BEGIN Exercise data

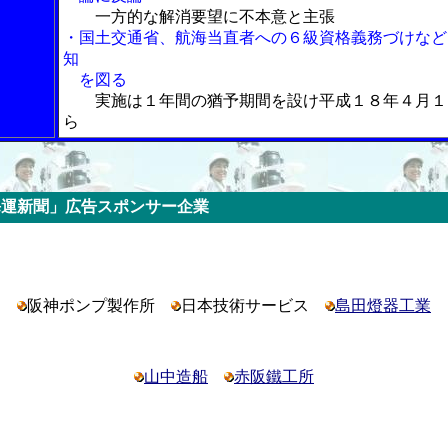
一方的な解消要望に不本意と主張
・国土交通省、航海当直者への６級資格義務づけなど
知
を図る
実施は１年間の猶予期間を設け平成１８年４月１
ら
スポンサー企業
阪神ポンプ製作所
日本技術サービス
島田燈器工業
山中造船
赤阪鐵工所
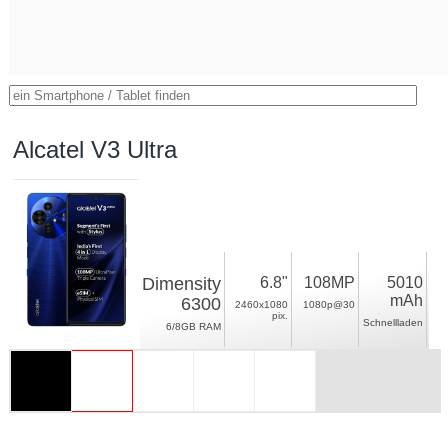
Alcatel V3 Ultra
Dimensity
6.8"
108MP
5010
mAh
6300
2460x1080
1080p@30
pix.
Schnellladen
6/8GB RAM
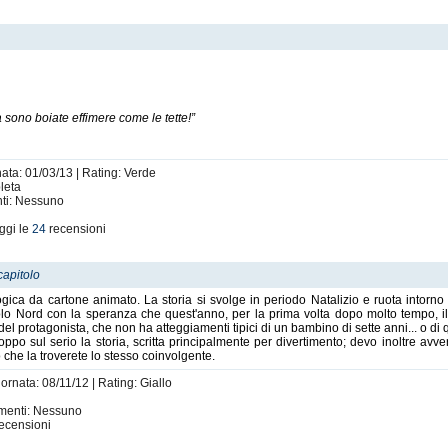
a sono boiate effimere come le tette!”
nata: 01/03/13 | Rating: Verde
pleta
nti: Nessuno
ggi le
24
recensioni
capitolo
ica da cartone animato. La storia si svolge in periodo Natalizio e ruota intorno 
 Polo Nord con la speranza che quest'anno, per la prima volta dopo molto tempo, 
 del protagonista, che non ha atteggiamenti tipici di un bambino di sette anni... o
troppo sul serio la storia, scritta principalmente per divertimento; devo inoltre av
 che la troverete lo stesso coinvolgente.
ornata: 08/11/12 | Rating: Giallo
imenti: Nessuno
ecensioni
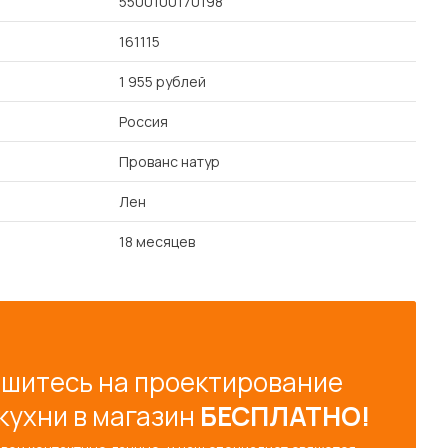
5500100170198
161115
1 955 рублей
Россия
Прованс натур
Лен
18 месяцев
шитесь на проектирование
кухни в магазин
БЕСПЛАТНО!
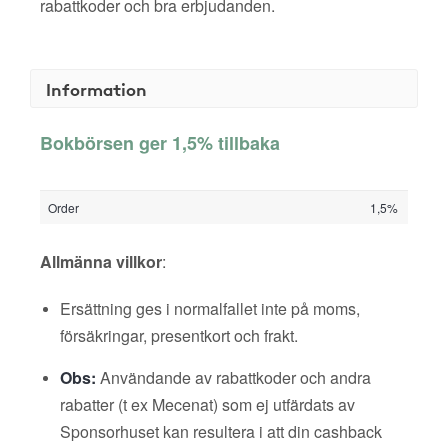
rabattkoder och bra erbjudanden.
Information
Bokbörsen ger 1,5% tillbaka
Order
1,5%
Allmänna villkor
:
Ersättning ges i normalfallet inte på moms,
försäkringar, presentkort och frakt.
Obs:
Användande av rabattkoder och andra
rabatter (t ex Mecenat) som ej utfärdats av
Sponsorhuset kan resultera i att din cashback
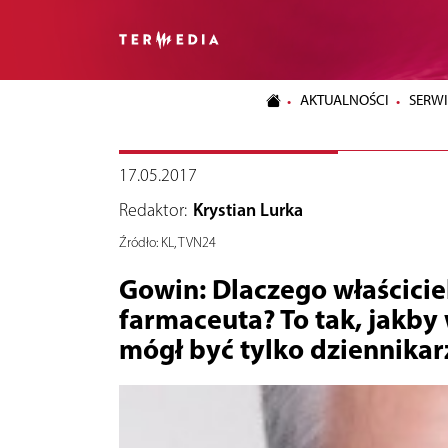
AKTUALNOŚCI
SERWI
17.05.2017
Redaktor:
Krystian Lurka
Źródło:
KL, TVN24
Gowin: Dlaczego właścicie
farmaceuta? To tak, jakby 
mógł być tylko dziennikar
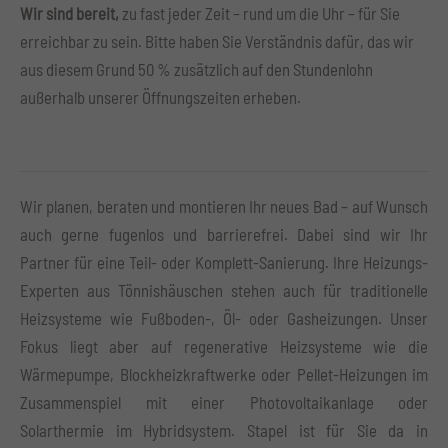
Wir sind bereit,
zu fast jeder Zeit – rund um die Uhr – für Sie
erreichbar zu sein. Bitte haben Sie Verständnis dafür, das wir
aus diesem Grund 50 % zusätzlich auf den Stundenlohn
außerhalb unserer Öffnungszeiten erheben.
Wir planen, beraten und montieren Ihr neues Bad – auf Wunsch
auch gerne fugenlos und barrierefrei. Dabei sind wir Ihr
Partner für eine Teil- oder Komplett-Sanierung. Ihre Heizungs-
Experten aus Tönnishäuschen stehen auch für traditionelle
Heizsysteme wie Fußboden-, Öl- oder Gasheizungen. Unser
Fokus liegt aber auf regenerative Heizsysteme wie die
Wärmepumpe, Blockheizkraftwerke oder Pellet-Heizungen im
Zusammenspiel mit einer Photovoltaikanlage oder
Solarthermie im Hybridsystem. Stapel ist für Sie da in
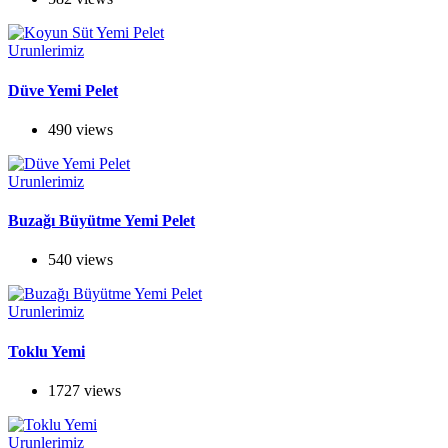
Urunlerimiz
Düve Yemi Pelet
490 views
Urunlerimiz
Buzağı Büyütme Yemi Pelet
540 views
Urunlerimiz
Toklu Yemi
1727 views
Urunlerimiz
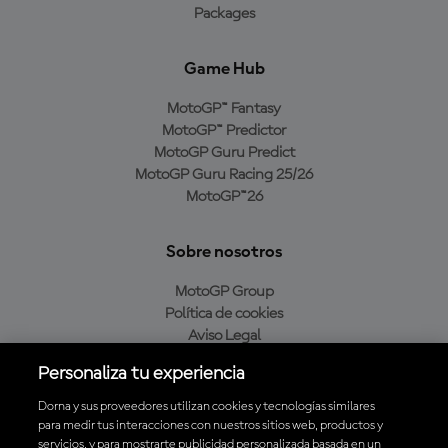
Packages
Game Hub
MotoGP™ Fantasy
MotoGP™ Predictor
MotoGP Guru Predict
MotoGP Guru Racing 25/26
MotoGP™26
Sobre nosotros
MotoGP Group
Política de cookies
Aviso Legal
Política de privacidad
Personaliza tu experiencia
Política de compra
Dorna y sus proveedores utilizan cookies y tecnologías similares
para medir tus interacciones con nuestros sitios web, productos y
servicios, y para mostrarte publicidad personalizada basada en un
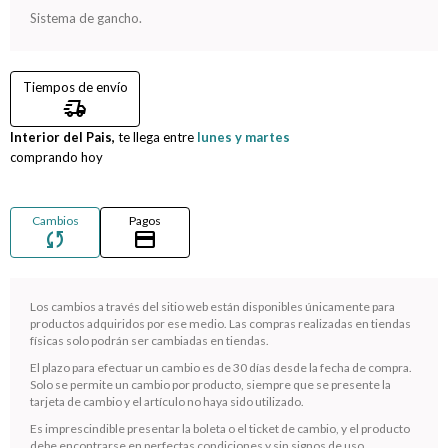
Sistema de gancho.
Compromiso
Tiempos de envío
Día del niño
delivery_truck_speed
Interior del Pais,
te llega entre
lunes y martes
comprando hoy
Cambios
Pagos
sync
credit_card
Los cambios a través del sitio web están disponibles únicamente para
productos adquiridos por ese medio. Las compras realizadas en tiendas
físicas solo podrán ser cambiadas en tiendas.
¡Sumate a la forma más ágil de comprar!
El plazo para efectuar un cambio es de 30 días desde la fecha de compra.
Solo se permite un cambio por producto, siempre que se presente la
Comprá en 3 cuotas sin recargo o hasta en 12
tarjeta de cambio y el artículo no haya sido utilizado.
cuotas * ¡Solo con tu cédula!
Es imprescindible presentar la boleta o el ticket de cambio, y el producto
* sujeto aprobación crediticia.
debe encontrarse en perfectas condiciones y sin signos de uso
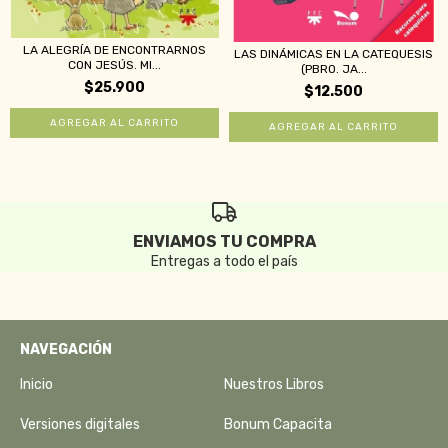
LA ALEGRÍA DE ENCONTRARNOS
LAS DINÁMICAS EN LA CATEQUESIS
CON JESÚS. MI...
(PBRO. JA...
$25.900
$12.500
ENVIAMOS TU COMPRA
Entregas a todo el país
NAVEGACIÓN
Inicio
Nuestros Libros
Versiones digitales
Bonum Capacita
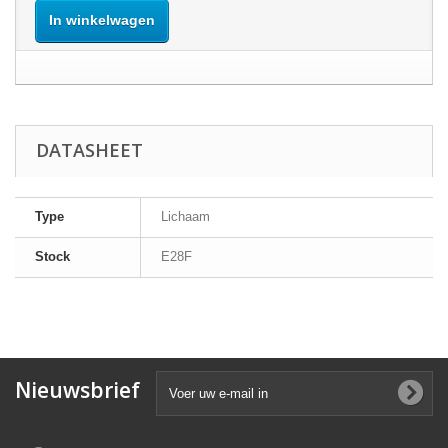
In winkelwagen
DATASHEET
Type
Lichaam
Stock
E28F
Nieuwsbrief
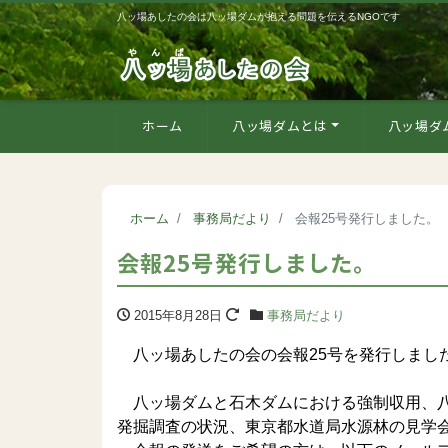
八ッ場あしたの会は八ッ場ダムが抱える問題を伝えるNGOです
ホーム
八ッ場ダムとは
八ッ場ダ
ホーム
事務局だより
会報25号発行しました。
会報25号発行しました。
2015年8月28日
事務局だより
八ッ場あしたの会の会報25号を発行しまし
八ッ場ダムと石木ダムにおける強制収用、八
発掘調査の状況、東京都水道局水源林の見学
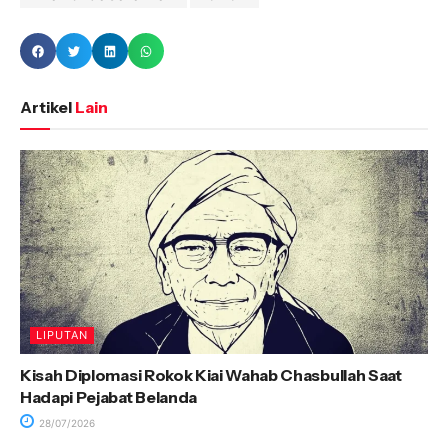
Artikel
Lain
LIPUTAN
Kisah Diplomasi Rokok Kiai Wahab Chasbullah Saat
Hadapi Pejabat Belanda
28/07/2026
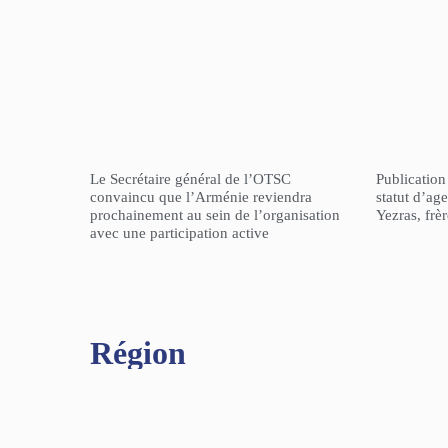
Le Secrétaire général de l’OTSC
Publicatio
convaincu que l’Arménie reviendra
statut d’a
prochainement au sein de l’organisation
Yezras, frè
avec une participation active
Région​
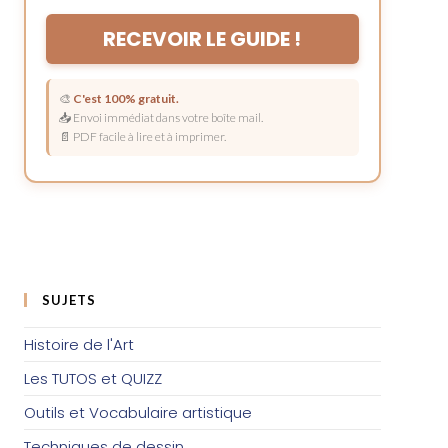
RECEVOIR LE GUIDE !
🎨
C'est 100% gratuit.
📥 Envoi immédiat dans votre boîte mail.
📄 PDF facile à lire et à imprimer.
SUJETS
Histoire de l'Art
Les TUTOS et QUIZZ
Outils et Vocabulaire artistique
Techniques de dessin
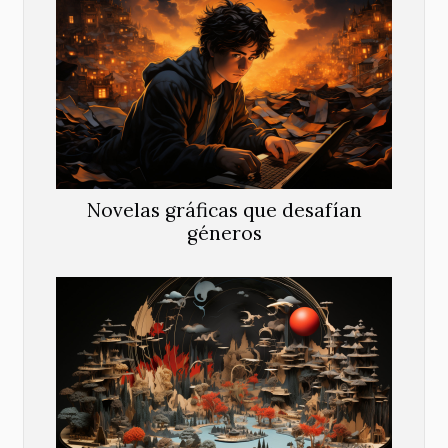
Novelas gráficas que desafían
géneros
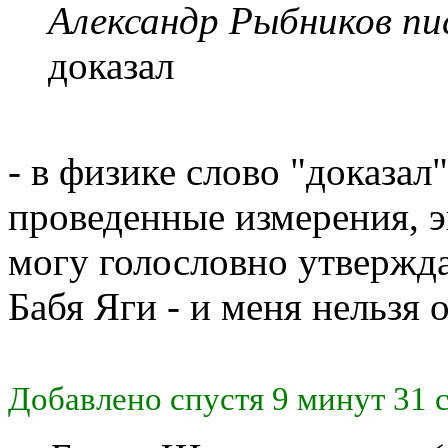
Александр Рыбников пис
доказал
- в физике слово "доказал"
проведенные измерения, э
могу голословно утвержда
Бабя Яги - и меня нельзя 
Добавлено спустя 9 минут 31 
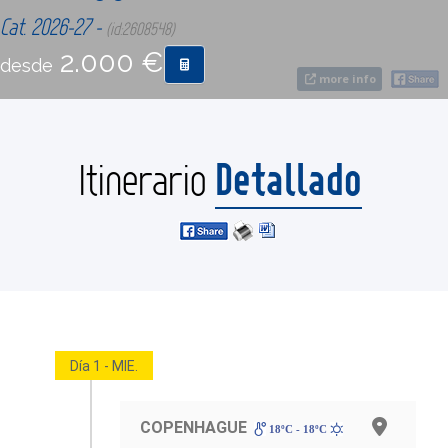
Cat. 2026-27 -
(id:2608548)
CONTACTO
2.000 €
desde
more info
MÁS
Detallado
Itinerario
Día 1 - MIE.
COPENHAGUE
18ºC - 18ºC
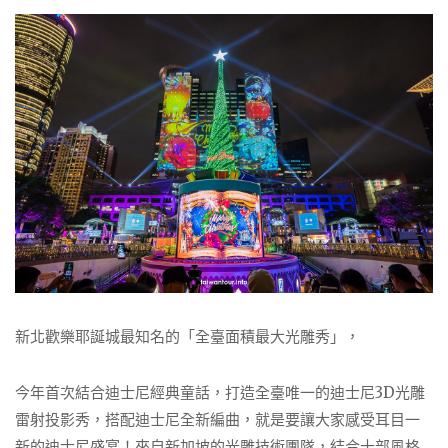
新北歡樂耶誕城最知名的「全臺面積最大光雕秀」，
今年首次結合迪士尼經典童話，打造全臺唯一的迪士尼3D光雕
雷射投影秀，搭配迪士尼全新編曲，就是要讓大家感受耳目一
新的迪士尼盛宴！來自新加坡的光雕技術團隊，結合十部風格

END Exercise data

What to produce:
Using the records above, copy every line that has the word "cuotas" in it.

Answer for this exercise:
Comprá en 3 cuotas sin recargo o hasta en 12
cuotas * ¡Solo con tu cédula!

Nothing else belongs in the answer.